Over-strict HOAs with merciless penalty fees will ensure that your potential buyers are easily repelled from the deal. However, remember to explain to your buyers that the strict rules are what keep the property values high and inform them if the HOA is friendly and open to discussing or altering the rules (as this may win you some points).
It is advised to always keep a strict eye on your finances, ensure that all your bills are paid, and consult specialist legal and realty advice when selling (or buying) a property within a Homeowners Association.

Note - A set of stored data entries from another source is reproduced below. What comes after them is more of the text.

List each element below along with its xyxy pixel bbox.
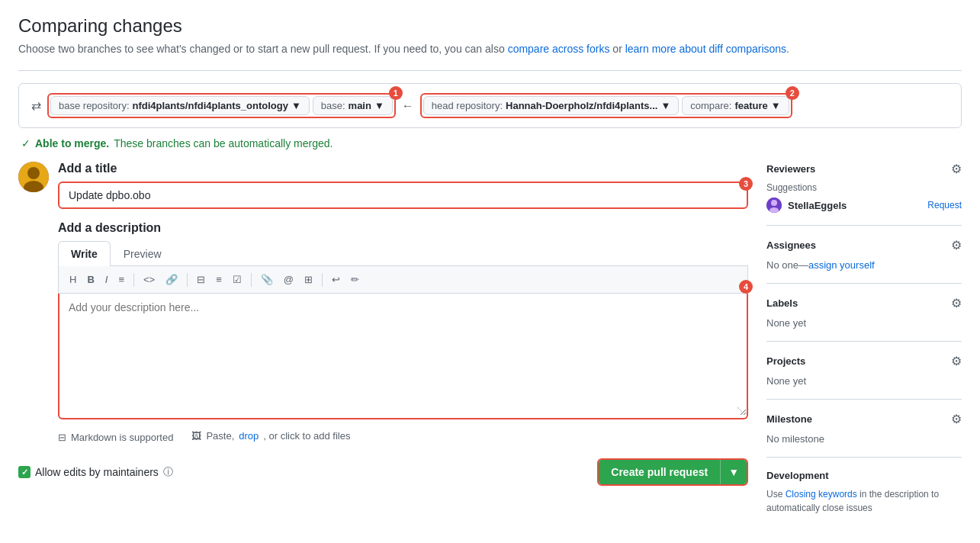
markdown-hint: ⊟ Markdown is supported xyxy=(58,432,173,443)
toolbar-row: H B I ≡ <> 🔗 ⊟ ≡ ☑ xyxy=(58,266,748,294)
labels-title: Labels xyxy=(766,297,798,309)
tab-preview[interactable]: Preview xyxy=(111,241,175,266)
labels-section: Labels ⚙ None yet xyxy=(766,283,962,341)
assignees-gear-icon[interactable]: ⚙ xyxy=(951,238,962,252)
reviewers-header: Reviewers ⚙ xyxy=(766,162,962,176)
compare-branch-button[interactable]: compare: feature ▼ xyxy=(682,96,789,115)
create-pull-request-button[interactable]: Create pull request xyxy=(599,460,720,484)
toolbar-divider-2 xyxy=(187,273,188,287)
projects-section: Projects ⚙ None yet xyxy=(766,341,962,399)
diff-comparisons-link[interactable]: learn more about diff comparisons xyxy=(625,43,786,55)
compare-icon: ⇄ xyxy=(31,98,41,113)
title-input[interactable] xyxy=(59,183,747,207)
badge-2: 2 xyxy=(786,86,799,100)
labels-gear-icon[interactable]: ⚙ xyxy=(951,296,962,310)
author-row: Add a title 3 Add a description Write Pr… xyxy=(18,162,748,443)
add-title-label: Add a title xyxy=(58,162,748,175)
dev-text: Use Closing keywords in the description … xyxy=(766,487,962,515)
projects-header: Projects ⚙ xyxy=(766,354,962,368)
milestone-none: No milestone xyxy=(766,433,824,445)
tab-write[interactable]: Write xyxy=(58,241,111,266)
drop-link[interactable]: drop xyxy=(239,430,259,442)
projects-gear-icon[interactable]: ⚙ xyxy=(951,354,962,368)
toolbar-task[interactable]: ☑ xyxy=(228,271,246,288)
projects-title: Projects xyxy=(766,355,805,367)
labels-header: Labels ⚙ xyxy=(766,296,962,310)
svg-point-1 xyxy=(27,167,40,179)
milestone-gear-icon[interactable]: ⚙ xyxy=(951,412,962,426)
allow-edits: Allow edits by maintainers ⓘ xyxy=(18,465,173,479)
compare-forks-link[interactable]: compare across forks xyxy=(508,43,610,55)
labels-none: None yet xyxy=(766,317,806,329)
toolbar-mention[interactable]: @ xyxy=(279,271,298,288)
request-link[interactable]: Request xyxy=(927,200,962,210)
toolbar-italic[interactable]: I xyxy=(101,271,113,288)
toolbar-divider-3 xyxy=(251,273,252,287)
check-icon: ✓ xyxy=(21,137,31,149)
reviewers-section: Reviewers ⚙ Suggestions xyxy=(766,162,962,225)
reviewer-row: StellaEggels Request xyxy=(766,198,962,213)
head-repo-group: head repository: Hannah-Doerpholz/nfdi4p… xyxy=(420,93,792,118)
base-branch-button[interactable]: base: main ▼ xyxy=(313,96,393,115)
editor-container: Write Preview H B I ≡ <> 🔗 xyxy=(58,241,748,419)
create-btn-group: Create pull request ▼ xyxy=(597,458,748,486)
assignees-none: No one— xyxy=(766,259,808,271)
assign-yourself-link[interactable]: assign yourself xyxy=(808,259,875,271)
badge-1: 1 xyxy=(389,86,403,100)
toolbar-attach[interactable]: 📎 xyxy=(256,271,278,288)
merge-status: ✓ Able to merge. These branches can be a… xyxy=(18,137,962,149)
base-repo-button[interactable]: base repository: nfdi4plants/nfdi4plants… xyxy=(50,96,310,115)
base-repo-group: base repository: nfdi4plants/nfdi4plants… xyxy=(47,93,396,118)
toolbar-edit[interactable]: ✏ xyxy=(346,271,364,288)
toolbar-ref[interactable]: ⊞ xyxy=(300,271,317,288)
projects-none: None yet xyxy=(766,375,806,387)
desc-textarea[interactable] xyxy=(59,294,747,416)
assignees-title: Assignees xyxy=(766,239,816,251)
allow-edits-checkbox[interactable] xyxy=(18,466,31,478)
reviewer-info: StellaEggels xyxy=(766,198,847,213)
allow-edits-label: Allow edits by maintainers xyxy=(35,466,159,478)
toolbar-code[interactable]: <> xyxy=(139,271,159,288)
arrow-icon: ← xyxy=(402,99,414,113)
development-title: Development xyxy=(766,470,829,481)
file-hint: 🖼 Paste, drop , or click to add files xyxy=(191,429,350,443)
toolbar-bold[interactable]: B xyxy=(82,271,98,288)
development-section: Development Use Closing keywords in the … xyxy=(766,457,962,527)
development-header: Development xyxy=(766,470,962,481)
create-dropdown-button[interactable]: ▼ xyxy=(720,460,747,484)
resize-handle: ⤡ xyxy=(736,404,744,415)
toolbar-undo[interactable]: ↩ xyxy=(327,271,345,288)
head-repo-button[interactable]: head repository: Hannah-Doerpholz/nfdi4p… xyxy=(423,96,679,115)
svg-point-4 xyxy=(771,200,777,206)
badge-4: 4 xyxy=(739,280,753,294)
compare-row: ⇄ base repository: nfdi4plants/nfdi4plan… xyxy=(18,83,962,128)
editor-tabs: Write Preview xyxy=(58,241,748,266)
milestone-title: Milestone xyxy=(766,413,812,425)
base-repo-select-group: base repository: nfdi4plants/nfdi4plants… xyxy=(47,93,396,118)
reviewer-name: StellaEggels xyxy=(788,200,847,211)
toolbar-divider-4 xyxy=(322,273,323,287)
toolbar-list[interactable]: ≡ xyxy=(114,271,129,288)
milestone-header: Milestone ⚙ xyxy=(766,412,962,426)
desc-textarea-wrap: ⤡ 4 xyxy=(58,294,748,419)
toolbar-link[interactable]: 🔗 xyxy=(161,271,182,288)
reviewer-avatar xyxy=(766,198,782,213)
toolbar-numbered[interactable]: ≡ xyxy=(211,271,227,288)
reviewers-hint: Suggestions xyxy=(766,182,962,193)
form-content: Add a title 3 Add a description Write Pr… xyxy=(58,162,748,443)
divider xyxy=(18,70,962,71)
form-area: Add a title 3 Add a description Write Pr… xyxy=(18,162,748,527)
toolbar-heading[interactable]: H xyxy=(65,271,81,288)
toolbar-divider-1 xyxy=(133,273,134,287)
add-desc-label: Add a description xyxy=(58,221,748,235)
closing-keywords-link[interactable]: Closing keywords xyxy=(786,489,857,500)
badge-3: 3 xyxy=(739,177,753,191)
toolbar-bullet[interactable]: ⊟ xyxy=(192,271,210,288)
assignees-section: Assignees ⚙ No one—assign yourself xyxy=(766,225,962,283)
title-input-wrap: 3 xyxy=(58,182,748,209)
main-layout: Add a title 3 Add a description Write Pr… xyxy=(18,162,962,527)
hints-row: ⊟ Markdown is supported 🖼 Paste, drop , … xyxy=(58,426,748,443)
help-icon[interactable]: ⓘ xyxy=(163,465,173,479)
reviewers-gear-icon[interactable]: ⚙ xyxy=(951,162,962,176)
footer-row: Allow edits by maintainers ⓘ Create pull… xyxy=(18,449,748,495)
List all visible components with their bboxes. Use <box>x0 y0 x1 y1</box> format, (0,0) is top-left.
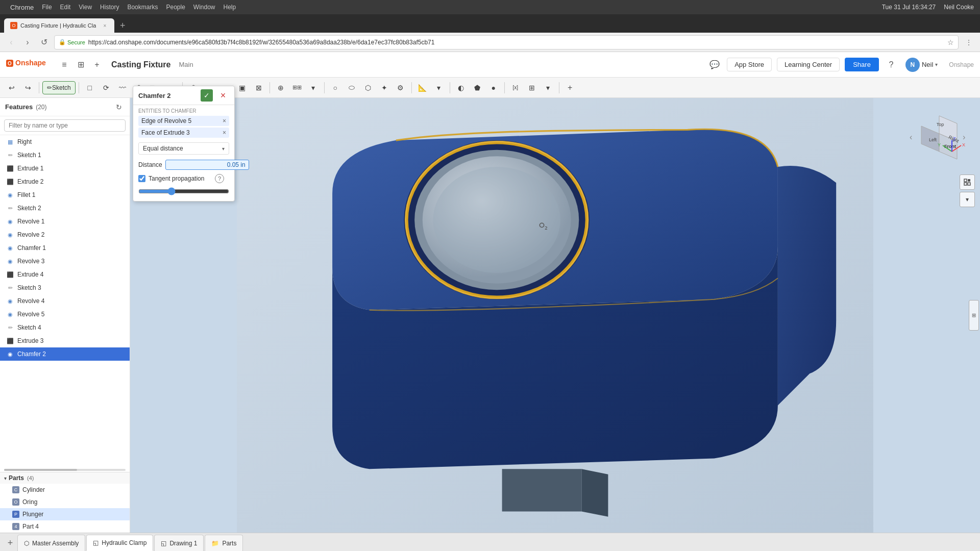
forward-button[interactable]: › <box>21 36 34 48</box>
revolve-tool[interactable]: ⟳ <box>99 80 114 95</box>
display-settings-button[interactable] <box>960 174 975 190</box>
back-button[interactable]: ‹ <box>5 36 17 48</box>
menu-window[interactable]: Window <box>193 4 215 11</box>
feature-item-extrude1[interactable]: ⬛ Extrude 1 <box>0 162 130 175</box>
chamfer-type-dropdown[interactable]: Equal distance ▾ <box>138 142 229 155</box>
tab-drawing-1[interactable]: ◱ Drawing 1 <box>154 535 204 551</box>
appearance-tool[interactable]: ⬟ <box>470 80 485 95</box>
render-tool[interactable]: ● <box>486 80 501 95</box>
sweep-tool[interactable]: 〰 <box>115 80 130 95</box>
menu-history[interactable]: History <box>100 4 119 11</box>
tangent-checkbox[interactable] <box>138 175 145 182</box>
menu-bookmarks[interactable]: Bookmarks <box>127 4 158 11</box>
onshape-logo[interactable]: O Onshape <box>6 58 52 71</box>
part-item-part4[interactable]: 4 Part 4 <box>0 520 130 533</box>
feature-item-sketch1[interactable]: ✏ Sketch 1 <box>0 148 130 162</box>
app-store-button[interactable]: App Store <box>727 58 772 71</box>
feature-item-extrude4[interactable]: ⬛ Extrude 4 <box>0 268 130 281</box>
feature-item-chamfer2[interactable]: ◉ Chamfer 2 <box>0 347 130 361</box>
tab-master-assembly[interactable]: ⬡ Master Assembly <box>17 535 85 551</box>
redo-button[interactable]: ↪ <box>20 80 36 95</box>
share-button[interactable]: Share <box>845 58 879 71</box>
delete-tool[interactable]: ○ <box>328 80 343 95</box>
material-tool[interactable]: ⊞ <box>524 80 540 95</box>
panel-expand-button[interactable]: ⊞ <box>969 300 979 331</box>
feature-item-revolve5[interactable]: ◉ Revolve 5 <box>0 308 130 321</box>
add-tool[interactable]: + <box>562 80 578 95</box>
section-tool[interactable]: ◐ <box>453 80 469 95</box>
feature-item-sketch3[interactable]: ✏ Sketch 3 <box>0 281 130 294</box>
chamfer-ok-button[interactable]: ✓ <box>201 98 213 102</box>
refresh-button[interactable]: ↺ <box>38 36 50 48</box>
feature-item-sketch4[interactable]: ✏ Sketch 4 <box>0 321 130 334</box>
sketch-tool[interactable]: ✏ Sketch <box>42 81 76 94</box>
address-box[interactable]: 🔒 Secure https://cad.onshape.com/documen… <box>54 35 959 49</box>
distance-input[interactable] <box>165 160 249 170</box>
extrude-tool[interactable]: □ <box>82 80 97 95</box>
add-menu[interactable]: + <box>90 58 104 72</box>
chamfer-help-icon[interactable]: ? <box>215 174 224 183</box>
bookmark-icon[interactable]: ☆ <box>947 38 954 46</box>
viewport-controls: ▾ <box>960 174 975 207</box>
search-input[interactable] <box>4 119 126 132</box>
features-action-btn[interactable]: ↻ <box>113 102 125 113</box>
part-item-plunger[interactable]: P Plunger <box>0 508 130 520</box>
feature-item-right[interactable]: ▦ Right <box>0 135 130 148</box>
help-button[interactable]: ? <box>884 58 898 72</box>
pattern-tool[interactable]: ⊞⊞ <box>289 80 305 95</box>
grid-menu[interactable]: ⊞ <box>74 58 88 72</box>
menu-edit[interactable]: Edit <box>60 4 71 11</box>
tab-close-btn[interactable]: × <box>101 22 108 29</box>
viewport[interactable]: ₂ ‹ › <box>130 98 980 533</box>
mirror-tool[interactable]: ⊕ <box>273 80 288 95</box>
parts-header[interactable]: ▾ Parts (4) <box>0 472 130 484</box>
undo-button[interactable]: ↩ <box>4 80 19 95</box>
extensions-button[interactable]: ⋮ <box>963 36 975 48</box>
new-tab-btn[interactable]: + <box>116 19 129 32</box>
feature-item-revolve4[interactable]: ◉ Revolve 4 <box>0 294 130 308</box>
svg-text:›: › <box>963 133 965 141</box>
tab-parts[interactable]: 📁 Parts <box>205 535 243 551</box>
learning-center-button[interactable]: Learning Center <box>777 58 840 71</box>
revolve3-icon: ◉ <box>6 257 14 265</box>
view-cube[interactable]: ‹ › Top Left Front <box>909 108 970 169</box>
dropdown-tool-3[interactable]: ▾ <box>431 80 447 95</box>
chamfer-slider[interactable] <box>138 187 229 195</box>
add-tab-button[interactable]: + <box>4 537 16 549</box>
feature-item-chamfer1[interactable]: ◉ Chamfer 1 <box>0 241 130 255</box>
comment-button[interactable]: 💬 <box>707 58 722 72</box>
part-item-cylinder[interactable]: C Cylinder <box>0 484 130 496</box>
dropdown-tool-2[interactable]: ▾ <box>306 80 321 95</box>
render-mode-button[interactable]: ▾ <box>960 192 975 207</box>
tab-hydraulic-clamp[interactable]: ◱ Hydraulic Clamp <box>86 535 153 551</box>
variable-tool[interactable]: [x] <box>508 80 523 95</box>
mate-tool[interactable]: ⬭ <box>344 80 359 95</box>
entity-remove-1[interactable]: × <box>223 117 226 124</box>
feature-item-extrude2[interactable]: ⬛ Extrude 2 <box>0 175 130 188</box>
entity-item-1[interactable]: Edge of Revolve 5 × <box>138 116 229 126</box>
transform-tool[interactable]: ⬡ <box>360 80 376 95</box>
entity-remove-2[interactable]: × <box>223 129 226 136</box>
menu-view[interactable]: View <box>79 4 92 11</box>
chamfer-cancel-button[interactable]: × <box>217 98 229 102</box>
browser-tab[interactable]: O Casting Fixture | Hydraulic Cla × <box>4 18 114 33</box>
user-menu[interactable]: N Neil ▾ <box>905 58 938 72</box>
measure-tool[interactable]: 📐 <box>415 80 430 95</box>
move-tool[interactable]: ✦ <box>377 80 392 95</box>
menu-file[interactable]: File <box>42 4 52 11</box>
entity-item-2[interactable]: Face of Extrude 3 × <box>138 128 229 138</box>
draft-tool[interactable]: ▣ <box>235 80 250 95</box>
feature-item-extrude3[interactable]: ⬛ Extrude 3 <box>0 334 130 347</box>
solid-ops-tool[interactable]: ⚙ <box>393 80 408 95</box>
feature-item-sketch2[interactable]: ✏ Sketch 2 <box>0 202 130 215</box>
dropdown-tool-4[interactable]: ▾ <box>541 80 556 95</box>
feature-item-revolve3[interactable]: ◉ Revolve 3 <box>0 255 130 268</box>
menu-help[interactable]: Help <box>224 4 236 11</box>
feature-item-revolve1[interactable]: ◉ Revolve 1 <box>0 215 130 228</box>
rib-tool[interactable]: ⊠ <box>251 80 266 95</box>
part-item-oring[interactable]: O Oring <box>0 496 130 508</box>
feature-item-revolve2[interactable]: ◉ Revolve 2 <box>0 228 130 241</box>
feature-item-fillet1[interactable]: ◉ Fillet 1 <box>0 188 130 202</box>
hamburger-menu[interactable]: ≡ <box>57 58 71 72</box>
menu-people[interactable]: People <box>166 4 185 11</box>
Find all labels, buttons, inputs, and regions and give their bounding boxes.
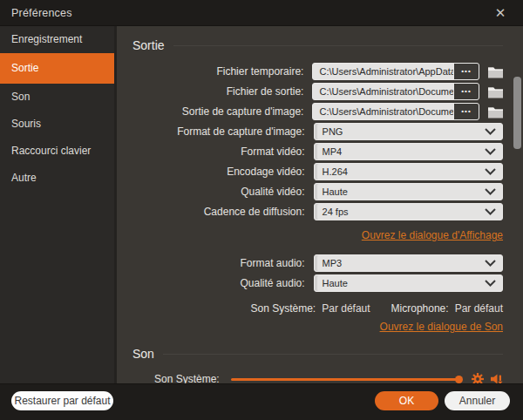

Many homeowners forget that HOAs need levies to continue the spectacular upkeep and growth in property values, but often HOAs can act unfair and biased when imposing demands and penalty fees on homeowners for small or unreasonable infractions.
Realising and weighing the pros and cons of investing within an HOA, understanding how the estate’s management works and what rules would need to be followed, will help you to play safe when buying and selling within HOAs.